*** Block opens ***
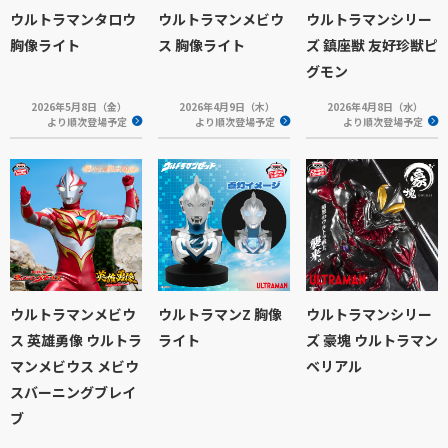
ウルトラマンタロウ
ウルトラマンメビウ
ウルトラマンシリー
胸像ライト
ス 胸像ライト
ズ 鎮座獣 友好珍獣ピ
グモン
2026年5月8日（金）
2026年4月9日（木）
2026年4月8日（水）
より順次登場予定
より順次登場予定
より順次登場予定
ウルトラマンメビウ
ウルトラマンZ 胸像
ウルトラマンシリー
ス 英雄勇像 ウルトラ
ライト
ズ 豪塊 ウルトラマン
マンメビウス メビウ
ベリアル
スバーニングブレイ
ブ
*** Block closes ***
If a record contains a picture, leave the picture out and retype everything else exactly.

• [ANSWER TO THE EXERCISE]:
ウルトラマンタロウ
ウルトラマンメビウ
ウルトラマンシリー
胸像ライト
ス 胸像ライト
ズ 鎮座獣 友好珍獣ピ
グモン
2026年5月8日（金）
2026年4月9日（木）
2026年4月8日（水）
より順次登場予定
より順次登場予定
より順次登場予定
ウルトラマンメビウ
ウルトラマンZ 胸像
ウルトラマンシリー
ス 英雄勇像 ウルトラ
ライト
ズ 豪塊 ウルトラマン
マンメビウス メビウ
ベリアル
スバーニングブレイ
ブ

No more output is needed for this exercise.